Dans un lent glissement, la main de Rand retourna vers le poignard. De nouveau, ses doigts n’atteignirent rien. Il tendit ses muscles avec un gémissement, effleura le poignard du bout d’un doigt. Avant qu’il recommence ses efforts, Egwene écarta l’arme d’un coup de pied. Rand s’affaissa avec un sanglot.
« Explique-moi, dit-elle d’un ton pressant. Pourquoi veux-tu que je… t’assassine ? Je te guérirai, je ferai n’importe quoi pour te sortir d’ici, mais te tuer est au-delà de mes forces. Pourquoi ?

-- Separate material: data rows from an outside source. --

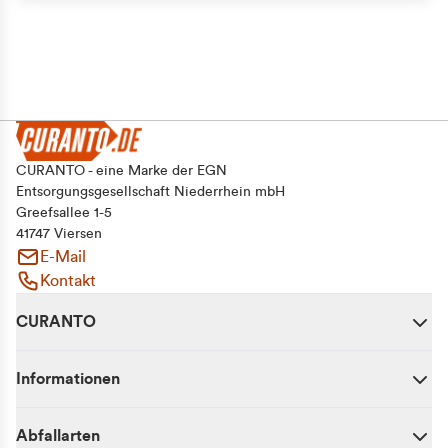
CURANTO - eine Marke der EGN
Entsorgungsgesellschaft Niederrhein mbH
Greefsallee 1-5
41747 Viersen
E-Mail
Kontakt
CURANTO
Informationen
Abfallarten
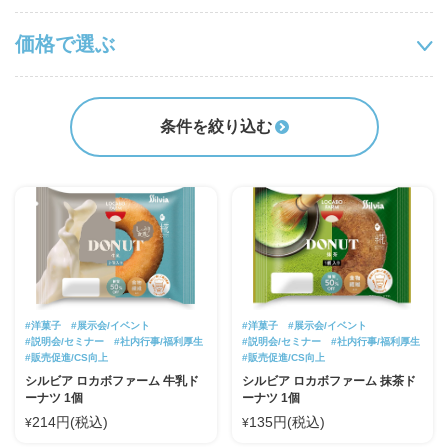
価格で選ぶ
条件を絞り込む
#洋菓子
#展示会/イベント
#洋菓子
#展示会/イベント
#説明会/セミナー
#社内行事/福利厚生
#説明会/セミナー
#社内行事/福利厚生
#販売促進/CS向上
#販売促進/CS向上
シルビア ロカボファーム 牛乳ド
シルビア ロカボファーム 抹茶ド
ーナツ 1個
ーナツ 1個
214円(税込)
135円(税込)
¥
¥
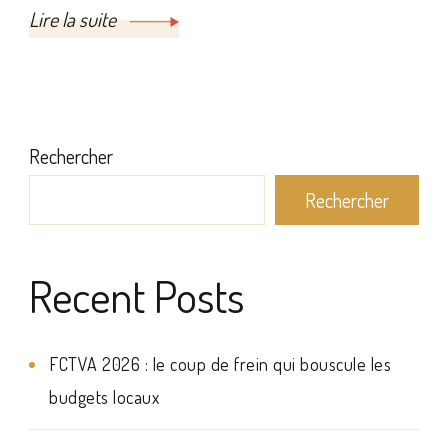
Lire la suite
Rechercher
Rechercher
Recent Posts
FCTVA 2026 : le coup de frein qui bouscule les
budgets locaux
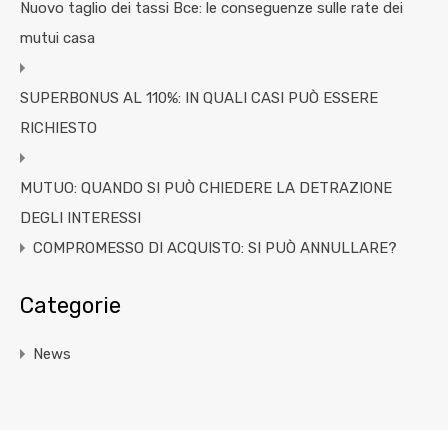
Nuovo taglio dei tassi Bce: le conseguenze sulle rate dei
mutui casa
SUPERBONUS AL 110%: IN QUALI CASI PUÒ ESSERE
RICHIESTO
MUTUO: QUANDO SI PUÒ CHIEDERE LA DETRAZIONE
DEGLI INTERESSI
COMPROMESSO DI ACQUISTO: SI PUÒ ANNULLARE?
Categorie
News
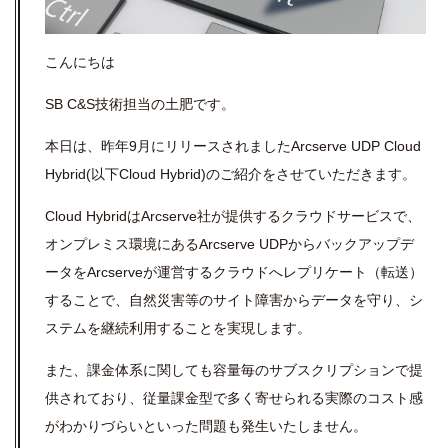
こんにちは
SB C&S技術担当の土肥です。
本日は、昨年9月にリリースされました
Arcserve UDP Cloud
Hybrid
(以下
Cloud Hybrid
)のご紹介をさせていただきます。
Cloud Hybrid
はArcserve社が提供するクラウドサービスで、
オンプレミス環境にある
Arcserve UDP
からバックアップデ
ータを
Arcserve
が運営するクラ
ウドへレプリケート（転送）
する
ことで、自然災害等のサイト障害からデータを守り、シ
ステムを継続利用することを実現します。
また、課金体系に関しても容量毎のサブスクリプションで提
供されており、従量課金型で多く寄せられる実際のコスト感
がわかりづらいといった問題も発生いたしません。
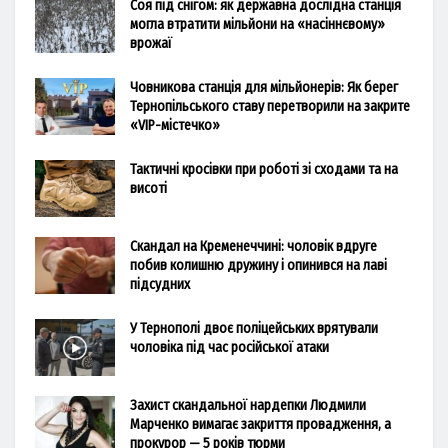
Соя під снігом: як державна дослідна станція
могла втратити мільйони на «насіннєвому»
врожаї
Човникова станція для мільйонерів: Як берег
Тернопільського ставу перетворили на закрите
«VIP-містечко»
Тактичні кросівки при роботі зі сходами та на
висоті
Скандал на Кременеччині: чоловік вдруге
побив колишню дружину і опинився на лаві
підсудних
У Тернополі двоє поліцейських врятували
чоловіка під час російської атаки
Захист скандальної нардепки Людмили
Марченко вимагає закриття провадження, а
прокурор — 5 років тюрми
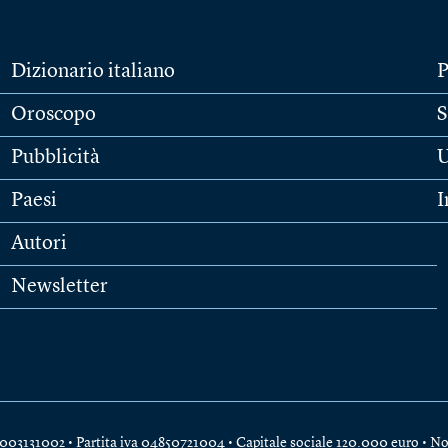
Dizionario italiano
P
Oroscopo
S
Pubblicità
U
Paesi
I
Autori
Newsletter
e 04003131002 • Partita iva 04850721004 • Capitale sociale 120.000 euro •
No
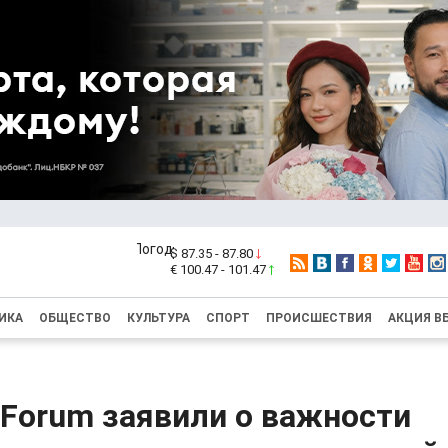
$ 87.35 - 87.80
€ 100.47 - 101.47
ИКА
ОБЩЕСТВО
КУЛЬТУРА
СПОРТ
ПРОИСШЕСТВИЯ
АКЦИЯ В
nForum заявили о важности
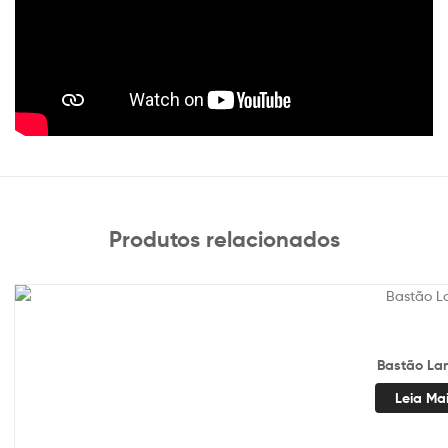
Produtos relacionados
Bastão La
Leia Ma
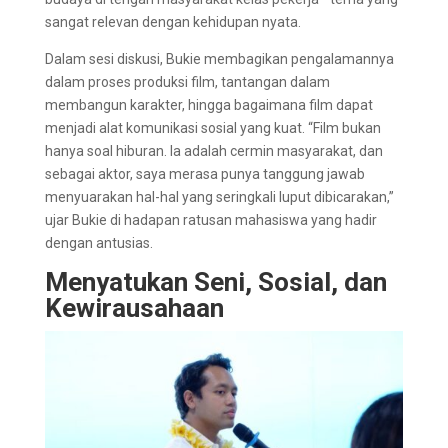
sangat relevan dengan kehidupan nyata.
Dalam sesi diskusi, Bukie membagikan pengalamannya
dalam proses produksi film, tantangan dalam
membangun karakter, hingga bagaimana film dapat
menjadi alat komunikasi sosial yang kuat. “Film bukan
hanya soal hiburan. Ia adalah cermin masyarakat, dan
sebagai aktor, saya merasa punya tanggung jawab
menyuarakan hal-hal yang seringkali luput dibicarakan,”
ujar Bukie di hadapan ratusan mahasiswa yang hadir
dengan antusias.
Menyatukan Seni, Sosial, dan
Kewirausahaan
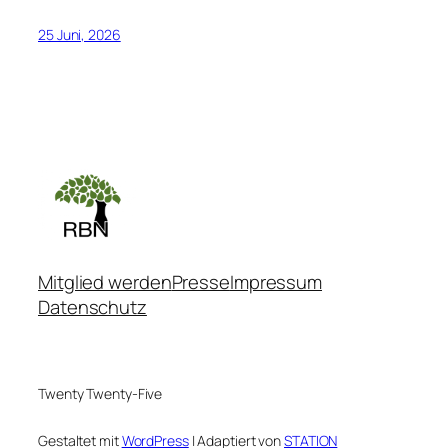
25 Juni, 2026
Mitglied werden
Presse
Impressum
Datenschutz
Twenty Twenty-Five
Gestaltet mit
WordPress
| Adaptiert von
STATION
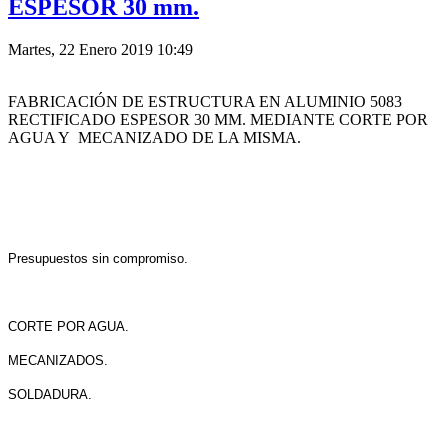
ESPESOR 30 mm.
Martes, 22 Enero 2019 10:49
FABRICACIÓN DE ESTRUCTURA EN ALUMINIO 5083
RECTIFICADO ESPESOR 30 MM. MEDIANTE CORTE POR
AGUA Y MECANIZADO DE LA MISMA.
Presupuestos sin compromiso.
CORTE POR AGUA.
MECANIZADOS.
SOLDADURA.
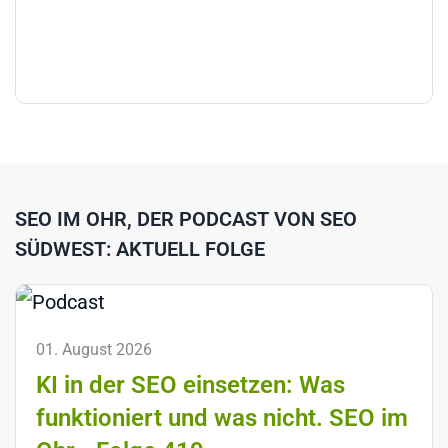
SEO IM OHR, DER PODCAST VON SEO
SÜDWEST: AKTUELL FOLGE
01. August 2026
KI in der SEO einsetzen: Was
funktioniert und was nicht. SEO im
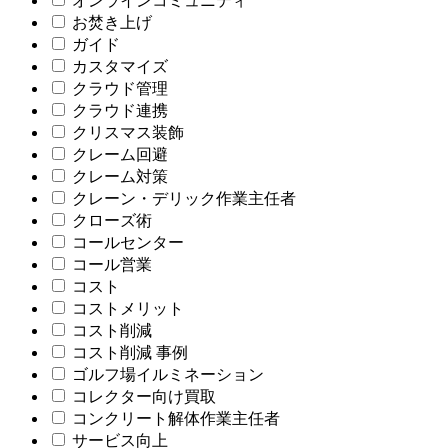
オンラインコミュニティ
お焚き上げ
ガイド
カスタマイズ
クラウド管理
クラウド連携
クリスマス装飾
クレーム回避
クレーム対策
クレーン・デリック作業主任者
クローズ術
コールセンター
コール営業
コスト
コストメリット
コスト削減
コスト削減 事例
ゴルフ場イルミネーション
コレクター向け買取
コンクリート解体作業主任者
サービス向上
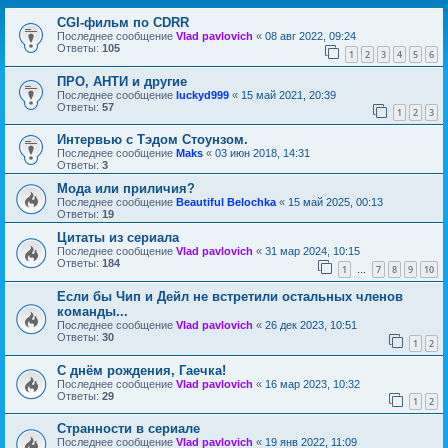
CGI-фильм по CDRR
Последнее сообщение
Vlad pavlovich
«
08 авг 2022, 09:24
Ответы:
105
1
2
3
4
5
6
ПРО, АНТИ и другие
Последнее сообщение
luckyd999
«
15 май 2021, 20:39
Ответы:
57
1
2
3
Интервью с Тэдом Стоунзом.
Последнее сообщение
Maks
«
03 июн 2018, 14:31
Ответы:
3
Мода или приличия?
Последнее сообщение
Beautiful Belochka
«
15 май 2025, 00:13
Ответы:
19
Цитаты из сериала
Последнее сообщение
Vlad pavlovich
«
31 мар 2024, 10:15
Ответы:
184
1
7
8
9
10
…
Если бы Чип и Дейл не встретили остальных членов
команды...
Последнее сообщение
Vlad pavlovich
«
26 дек 2023, 10:51
Ответы:
30
1
2
С днём рождения, Гаечка!
Последнее сообщение
Vlad pavlovich
«
16 мар 2023, 10:32
Ответы:
29
1
2
Странности в сериале
Последнее сообщение
Vlad pavlovich
«
19 янв 2022, 11:09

— Ils peuvent retourner mon âme comme un gant, Egwene. » La respiration de Rand était tellement pénible qu’elle aurait voulu avoir encore des larmes à verser. « S’ils s’emparent de moi… les Myrddraals… les Seigneurs de l’Épouvante… ils me pousseront dans le camp de l’Ombre. Si la folie s’empare de moi, je serai dans l’impossibilité de lutter contre eux. Je ne me rendrai pas compte de ce qu’ils font avant que ce soit trop tard. Que me reste même rien qu’une étincelle de vie quand ils me découvriront, ils y parviendront. Je t’en prie, Egwene. Pour l’amour de la Lumière. Tue-moi.
— Je… je ne peux pas, Rand. Que la Lumière m’assiste, je ne peux pas ! »
La voie de retour ne se présentera qu’une fois. Soyez ferme.
Elle regarda par-dessus son épaule – une arche d’argent emplie d’une clarté neigeuse occupait la majeure partie de l’espace dégagé au milieu des décombres.
« Egwene, aide-moi. »
Soyez ferme.
Elle se redressa et avança d’un pas vers l’arche. Cette arche était là droit devant elle. Encore un pas et…
« Je t’en supplie, Egwene. Aide-moi. Je n’arrive pas à l’attraper. Pour l’amour de la Lumière, Egwene, aide-moi !
— Je ne peux pas te tuer, chuchota-t-elle. Je ne peux pas. Pardonne-moi. » Elle avança.
« AU SECOURS, EGWENE ! »
La lumière la réduisit en cendres.
Elle sortit de l’arche en vacillant, sans prêter attention à sa nudité ou s’en soucier. Un frisson la parcourut et elle plaqua ses deux mains sur sa bouche. « Je ne pouvais pas, Rand, murmura-t-elle. Je ne pouvais pas. Je t’en prie, pardonne-moi. » Ô Lumière, viens-lui en aide. S’il te plaît, Lumière, prête assistance à Rand.